Minori, locali estivi e il prezzo del silenzio: Roma non può limitarsi alle condoglianze

Un episodio di violenza giovanile in un locale estivo non è una fatalità separata: è il risultato di responsabilità non prese, di controlli insufficienti e di scelte politiche sbagliate. Serve legge, prevenzione e alternativa sociale, anche…

Minori, locali estivi e il prezzo del silenzio: Roma non può limitarsi alle condoglianze

Basta con le condoglianze di prammatica: quando un diciannovenne viene accoltellato in una discoteca di uno stabilimento al Lago di Vico da un minorenne, la città deve chiedere fatti concreti, non frasi fatte.

Non è qui il posto per ricostruire ogni dettaglio dell’episodio, ma per prenderne la misura politica e civile. I luoghi estivi dove i ragazzi si ritrovano per ballare e divertirsi sono ormai parte integrante della vita metropolitana; insieme a questo sono diventati anche punti critici dove la vigilanza, la selezione degli ingressi e la gestione delle folle non possono restare aspetti pensati all’ultimo minuto o affidati soltanto al buon senso.

La prima rivendicazione è semplice: responsabilità penale e civile dei gestori. Un locale che non garantisce controlli adeguati, formazione del personale, sistemi di sicurezza proporzionati alla capienza e regole chiare sull’accesso ai minori non può essere lasciato impunito quando quella lacuna produce feriti. Questo non è un attacco all’imprenditoria della movida, ma la richiesta che chi organizza eventi pubblici si assuma fino in fondo l’onere della sicurezza.

Serve inoltre un piano di controlli coordinato: Prefettura, Questura, Comune e Municipi devono mettere in campo ispezioni mirate nei mesi estivi, certificazioni più stringenti per le autorizzazioni e protocolli condivisi per i servizi d’ordine privati. Non si tratta di militarizzare la festa, ma di riconoscere che una serata sicura è anche una serata ben gestita, con varchi controllati, steward formati e piani di emergenza verificabili.
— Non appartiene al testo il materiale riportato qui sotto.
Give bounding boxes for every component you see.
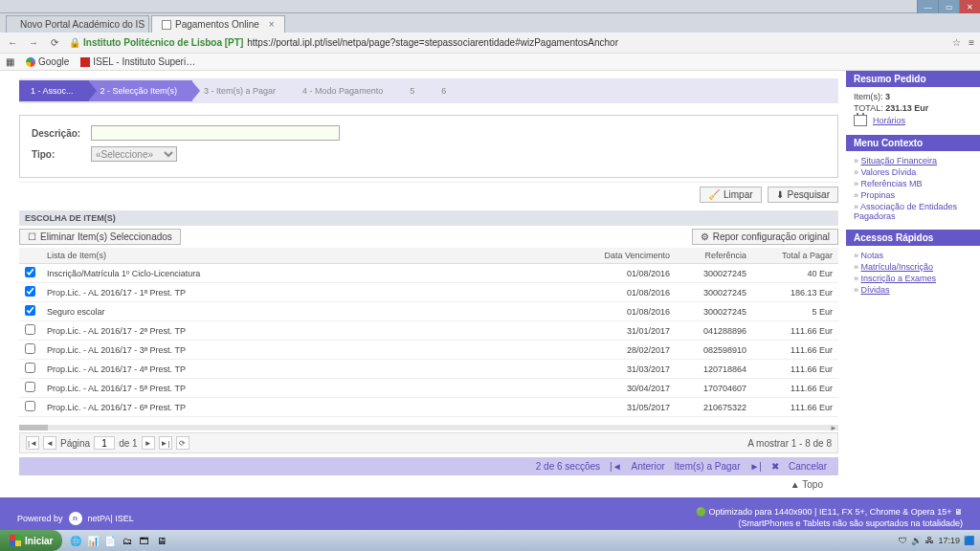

La terza gamba è preventiva e riguarda i ragazzi stessi. Investire in politica giovanile significa aprire palestre, centri sportivi e attività estive diffuse nei municipi, far collaborare le associazioni sportive con le scuole e con i servizi sociali per offrire alternative reali al bivacco notturno. Lo sport non è la panacea, ma è un potente fattore di inclusione: disciplina, rete di adulti responsabili, orari e regole che tengono lontane le escalation violente.

Roma non ha bisogno di parole vuote né di rutti di indignazione a senso unico. Serve un disegno che combini deterrenza legale — responsabilità dei gestori quando la sicurezza è mancata — con prevenzione sociale e controlli amministrativi stringenti. Solo così le lacrime davanti a un referto medico si trasformeranno in cambiamento reale, e le serate estive torneranno a essere momenti di comunità anziché trappole dove la città paga un prezzo troppo alto.